Parecían que no arrancaban y llegaron a levantar críticas incluso entre los más fieles a la marca. Los Apple Watch, denostados habitualmente, son considerados un producto de segunda dentro de la familia de la manzana pero ya amenazan incluso al flamante iPad en cuanto a capacidad para producir ingresos para las profundas arcas de Cupertino.

En el último trimestre del año 2016, que corresponde al primero del ejercicio fiscal 2017, Apple vendió seis millones de su smartwatch y consiguió un dominio total del mercado gracias a una cuota del 80%. Ocho de cada 10 relojes inteligentes vendidos en el mundo eran un Apple Watch durante ese periodo.

Así lo demuestra un informe elaborado por Canalys, una firma de estudios de mercado con sede en Singapur. Sólo en esos tres meses, el Apple Watch generó un volumen de 2.600 millones de dólares, 2.440 millones de euros, y aumentó sus cifras de ventas un 12% en términos interanuales.

Jason Low, analista de Canalys, atribuye este repunte en el consumo a “la mejora de hardware y software” de la segunda generación del dispositivo, que se presentó el pasado 7 de septiembre. Low también señala a la “mejora en el precio” y al cambio de foco, dejando un poco de lado las funcionalidades relacionadas con el deporte.

De esta manera, Apple vendió en todo el año 2016 hasta 11,9 millones de Apple Watch, alcanzando una cuota de mercado del 49%. El siguiente competidor dentro del sector es Fitbit, enfocado totalmente en los wearable deportivos, que tuvo un 17% y Samsung, que apenas alcanzó un 15%. El resto de marcas de la industria se combinan para completar el 19% restante.

De momento Apple todavía no facilita datos concretos del smartwatch. En sus informes trimestrales incluye sus ventas en el apartado otros, reservando el detalle más concreto para los iPhone, los iPad y los Mac.

Más protagonismo

Dentro de ese cajón de sastre de otros productos se encuentran los propios relojes, los otrora populares iPod, la división de auriculares Beats y los accesorios con licencia. Toda esta división alcanzó un nivel de ventas de 4.024 millones de dólares, más de 3.700 millones de euros, prácticamente doblando los resultados del trimestre anterior. De ese total, un 64% de los ingresos son responsabilidad directa del Apple Watch.

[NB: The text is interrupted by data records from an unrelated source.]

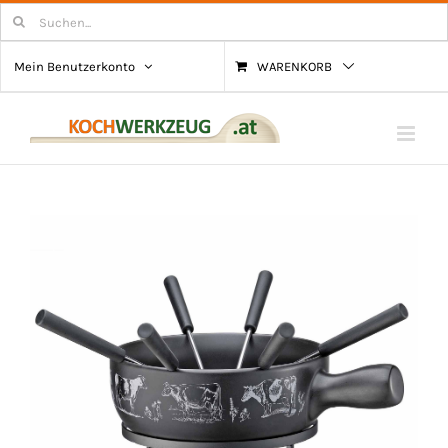
Zum
Suchen
nach:
Inhalt
Mein Benutzerkonto
WARENKORB
springen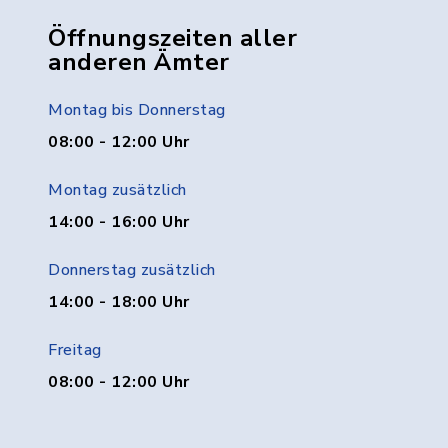
Öffnungszeiten aller
anderen Ämter
Montag bis Donnerstag
08:00 - 12:00 Uhr
Montag zusätzlich
14:00 - 16:00 Uhr
Donnerstag zusätzlich
14:00 - 18:00 Uhr
Freitag
08:00 - 12:00 Uhr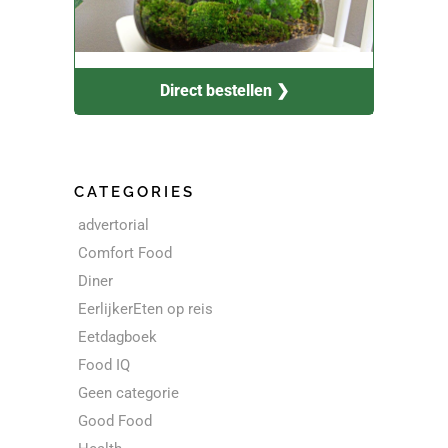
Direct bestellen ❯
CATEGORIES
advertorial
Comfort Food
Diner
EerlijkerEten op reis
Eetdagboek
Food IQ
Geen categorie
Good Food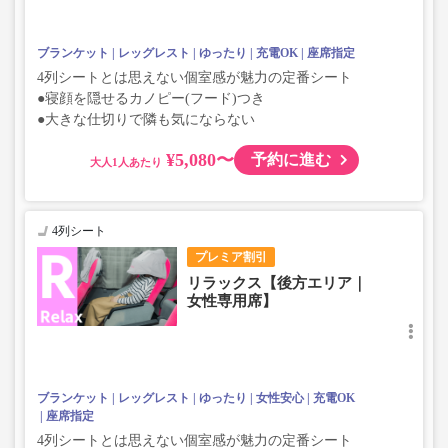
ブランケット
レッグレスト
ゆったり
充電OK
座席指定
4列シートとは思えない個室感が魅力の定番シート
●寝顔を隠せるカノピー(フード)つき
●大きな仕切りで隣も気にならない
¥5,080〜
予約に進む
大人
4列シート
プレミア割引
リラックス【後方エリア｜
女性専用席】
ブランケット
レッグレスト
ゆったり
女性安心
充電OK
座席指定
4列シートとは思えない個室感が魅力の定番シート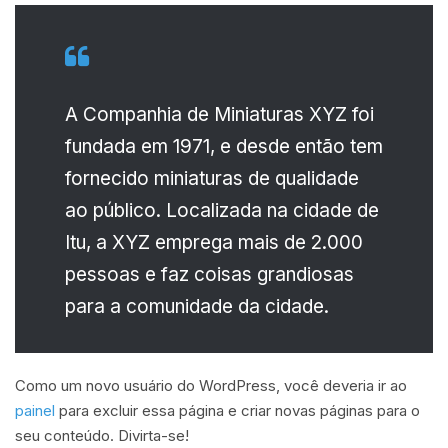
A Companhia de Miniaturas XYZ foi
fundada em 1971, e desde então tem
fornecido miniaturas de qualidade
ao público. Localizada na cidade de
Itu, a XYZ emprega mais de 2.000
pessoas e faz coisas grandiosas
para a comunidade da cidade.
Como um novo usuário do WordPress, você deveria ir ao
painel
para excluir essa página e criar novas páginas para o
seu conteúdo. Divirta-se!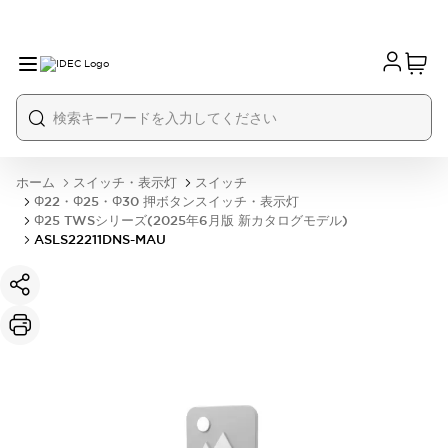
ホーム
スイッチ・表示灯
スイッチ
Φ22・Φ25・Φ30 押ボタンスイッチ・表示灯
Φ25 TWSシリーズ(2025年6月版 新カタログモデル)
ASLS22211DNS-MAU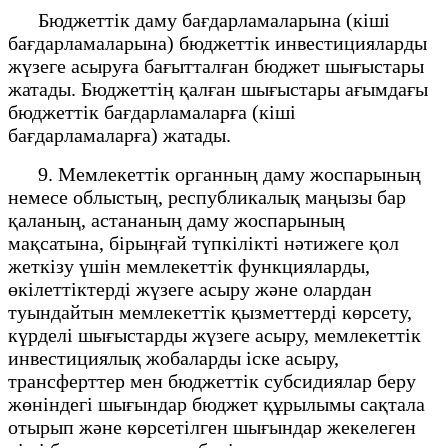
Бюджеттік даму бағдарламаларына (кіші
бағдарламаларына) бюджеттік инвестицияларды
жүзеге асыруға бағытталған бюджет шығыстары
жатады. Бюджеттің қалған шығыстары ағымдағы
бюджеттік бағдарламаларға (кіші
бағдарламаларға) жатады.
9. Мемлекеттік органның даму жоспарының
немесе облыстың, республикалық маңызы бар
қаланың, астананың даму жоспарының
мақсатына, бірыңғай түпкілікті нәтижеге қол
жеткізу үшін мемлекеттік функцияларды,
өкілеттіктерді жүзеге асыру және олардан
туындайтын мемлекеттік қызметтерді көрсету,
күрделі шығыстарды жүзеге асыру, мемлекеттік
инвестициялық жобаларды іске асыру,
трансферттер мен бюджеттік субсидиялар беру
жөніндегі шығындар бюджет құрылымы сақтала
отырып және көрсетілген шығындар жекелеген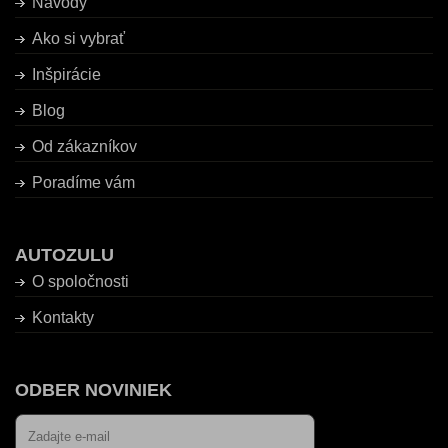
Návody
Ako si vybrať
Inšpirácie
Blog
Od zákazníkov
Poradíme vám
AUTOZULU
O spoločnosti
Kontakty
ODBER NOVINIEK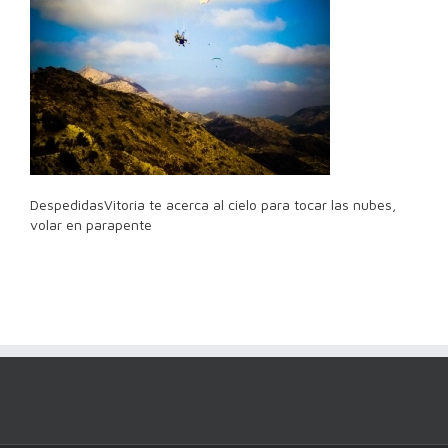
DespedidasVitoria te acerca al cielo para tocar las nubes,
volar en parapente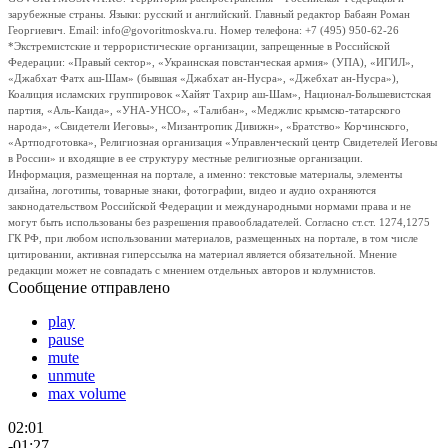
зарубежные страны. Языки: русский и английский. Главный редактор Бабаян Роман
Георгиевич. Email: info@govoritmoskva.ru. Номер телефона: +7 (495) 950-62-26
*Экстремистские и террористические организации, запрещенные в Российской
Федерации: «Правый сектор», «Украинская повстанческая армия» (УПА), «ИГИЛ»,
«Джабхат Фатх аш-Шам» (бывшая «Джабхат ан-Нусра», «Джебхат ан-Нусра»),
Коалиция исламских группировок «Хайят Тахрир аш-Шам», Национал-Большевистская
партия, «Аль-Каида», «УНА-УНСО», «Талибан», «Меджлис крымско-татарского
народа», «Свидетели Иеговы», «Мизантропик Дивижн», «Братство» Корчинского,
«Артподготовка», Религиозная организация «Управленческий центр Свидетелей Иеговы
в России» и входящие в ее структуру местные религиозные организации.
Информация, размещенная на портале, а именно: текстовые материалы, элементы
дизайна, логотипы, товарные знаки, фотографии, видео и аудио охраняются
законодательством Российской Федерации и международными нормами права и не
могут быть использованы без разрешения правообладателей. Согласно ст.ст. 1274,1275
ГК РФ, при любом использовании материалов, размещенных на портале, в том числе
цитировании, активная гиперссылка на материал является обязательной. Мнение
редакции может не совпадать с мнением отдельных авторов и колумнистов.
Сообщение отправлено
play
pause
mute
unmute
max volume
02:01
-01:27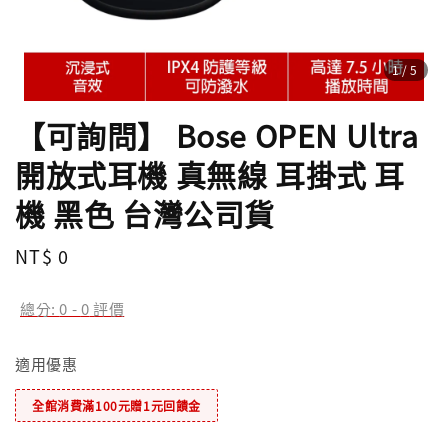
1
/5
【可詢問】 Bose OPEN Ultra
開放式耳機 真無線 耳掛式 耳
機 黑色 台灣公司貨
Regular
NT$ 0
price
總分:
0
-
0
評價
適用優惠
全館消費滿100元贈1元回饋金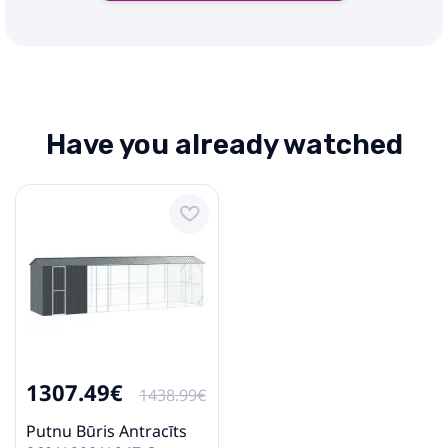
Have you already watched
1307.49€
1438.99€
Putnu Būris Antracīts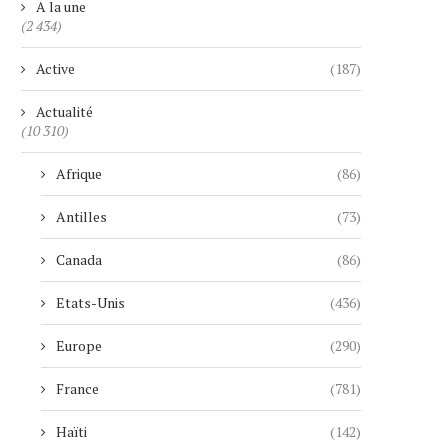
A la une
(2 434)
Active
(187)
Actualité
(10 310)
Afrique
(86)
Antilles
(73)
Canada
(86)
Etats-Unis
(436)
Europe
(290)
France
(781)
Haïti
(142)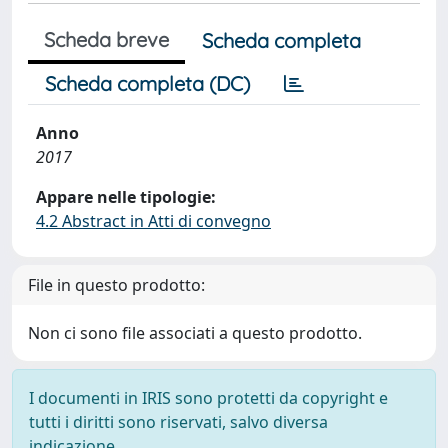
Scheda breve
Scheda completa
Scheda completa (DC)
Anno
2017
Appare nelle tipologie:
4.2 Abstract in Atti di convegno
File in questo prodotto:
Non ci sono file associati a questo prodotto.
I documenti in IRIS sono protetti da copyright e
tutti i diritti sono riservati, salvo diversa
indicazione.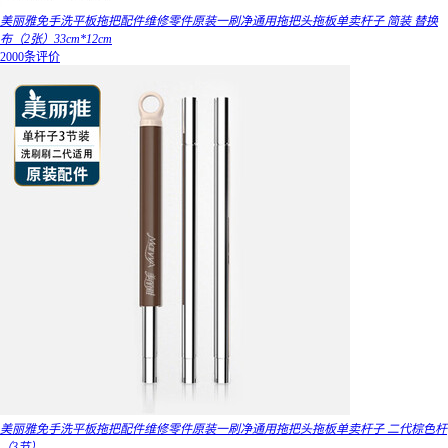
美丽雅免手洗平板拖把配件维修零件原装一刷净通用拖把头拖板单卖杆子 简装 替换
布（2张）33cm*12cm
2000条评价
美丽雅免手洗平板拖把配件维修零件原装一刷净通用拖把头拖板单卖杆子 二代棕色杆
（3节）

Ese porcentaje corresponde a los casi 2.500 millones de euros que generaron las ventas del reloj con la manzanita tras apenas dos generaciones de desarrollo. Por comparar, el iPad aportó a las cuentas de la compañía 5.533 millones de dólares, casi 5.200 millones de euros, en los tres primeros meses del ejercicio fiscal 2017.

Es cierto que las cifras aún están lejos, pero también hay que tener en cuenta que el Apple Watch es un recién llegado mientras que el iPad lleva más de seis años en el mercado y ha pasado por varias evoluciones y mejoras.

Actualmente la tableta de Apple más económica es el iPad Mini 2 que, en su versión menos potente, vale 289 euros. En el siguiente escalón está la cuarta generación del iPad Mini que, con 128GB de capacidad, cuesta 539 euros. El iPad Air con esa misma capacidad sale por 539 euros, mientras que la versión Pro de 12,8 pulgadas cuesta 899 euros. El Apple Watch más barato se puede conseguir por apenas 339 euros.

Por compararlo, quizás sería más justo acudir al número de unidades vendidas. En este campo las cifras andan en una proporción bastante similar, ya que en el primer trimestre de su ejercicio fiscal 2017 Apple vendió seis millones de relojes y 13,08 millones de tabletas en todo el mundo.

En cualquier caso, el Apple Watch está demostrando ser un nuevo éxito que está dejando sin demasiados argumentos a los críticos y a los escépticos. Es cierto que los wearable aún no han alcanzado la popularidad que prometían, pero no se puede negar que Apple ha vuelto a conseguir crear un producto que domina con puño de hierro su sector.